At a Glance
- Tasks: Design and build ML-powered products that transform the energy sector.
- Company: Leading tech company in the UK with a focus on innovation.
- Benefits: Competitive salary, flexible working hours, and opportunities for professional growth.
- Why this job: Make a real impact by shaping solutions that drive the future of energy.
- Qualifications: Strong ML fundamentals and software engineering experience in a team setting.
- Other info: Collaborative environment with exciting challenges and career advancement.
The predicted salary is between 43200 - 72000 £ per year.
A leading technology company in the United Kingdom is seeking a Senior Machine Learning Engineer to design, build, and scale ML-powered products. This hands-on, product-focused role requires strong ML fundamentals and experience in software engineering within a collaborative team environment.
The ideal candidate will contribute to the technical direction and best practices while addressing real customer use cases. Join us in shaping innovative solutions that impact the energy sector and beyond.
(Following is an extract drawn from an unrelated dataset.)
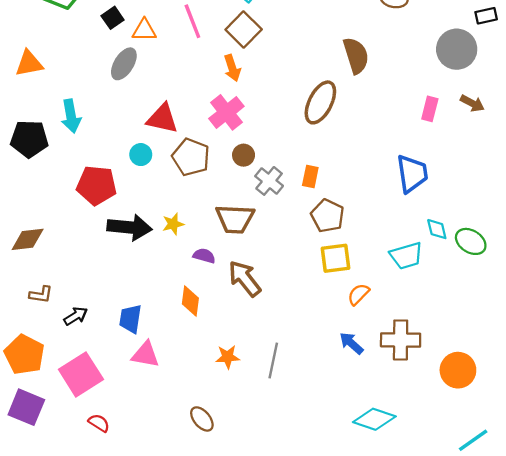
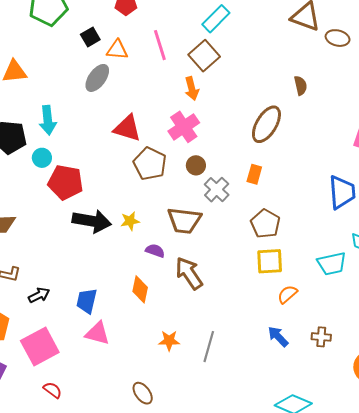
brown semicircle: (356, 55) -> (301, 86), size x0.6
cyan circle: (141, 155) -> (42, 158), moved
orange rectangle: (310, 176) -> (254, 174), moved
brown cross: (401, 340) -> (321, 337), size x0.6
Senior ML Engineer – AI-Driven Energy Utilities employer: Kraken
Contact Detail:
Kraken Recruiting Team
StudySmarter Expert Advice 🤫
We think this is how you could land Senior ML Engineer – AI-Driven Energy Utilities
✨Tip Number 1
Network like a pro! Reach out to folks in the energy and tech sectors on LinkedIn. A friendly chat can open doors that a CV just can't.
✨Tip Number 2
Show off your skills! Create a portfolio showcasing your ML projects, especially those relevant to energy utilities. This gives us a taste of what you can bring to the table.
✨Tip Number 3
Prepare for the interview by brushing up on your ML fundamentals and software engineering principles. We want to see how you think and solve problems, so practice explaining your thought process.
✨Tip Number 4
Apply through our website! It’s the best way to ensure your application gets noticed. Plus, we love seeing candidates who take that extra step to connect with us directly.
We think you need these skills to ace Senior ML Engineer – AI-Driven Energy Utilities
Some tips for your application 🫡
Show Off Your Skills: Make sure to highlight your machine learning fundamentals and software engineering experience in your application. We want to see how your skills align with the role, so don’t hold back!
Tailor Your Application: Take a moment to customise your CV and cover letter for this specific role. Mention how your past experiences can contribute to our mission of shaping innovative solutions in the energy sector.
Be Yourself: We’re looking for someone who fits into our collaborative team environment. Let your personality shine through in your application – we want to know what makes you tick!
Apply Through Our Website: For the best chance of success, make sure to apply directly through our website. It’s the easiest way for us to review your application and get you on board!
How to prepare for a job interview at Kraken
✨Know Your ML Fundamentals
Brush up on your machine learning concepts and algorithms. Be ready to discuss how you've applied these in real-world scenarios, especially in energy utilities. This shows you not only understand the theory but can also implement it effectively.
✨Showcase Your Software Engineering Skills
Prepare to talk about your experience with software engineering practices. Highlight any projects where you’ve built or scaled ML products. Discuss your coding style, version control, and how you ensure code quality in a collaborative environment.
✨Understand the Energy Sector
Familiarise yourself with current trends and challenges in the energy sector. Be prepared to discuss how your skills can address specific customer use cases. This demonstrates your interest in the field and your ability to contribute meaningfully.
✨Emphasise Collaboration
Since this role is team-focused, be ready to share examples of how you've worked effectively in teams. Discuss your approach to collaboration, problem-solving, and how you handle feedback. This will show that you’re a great fit for their culture.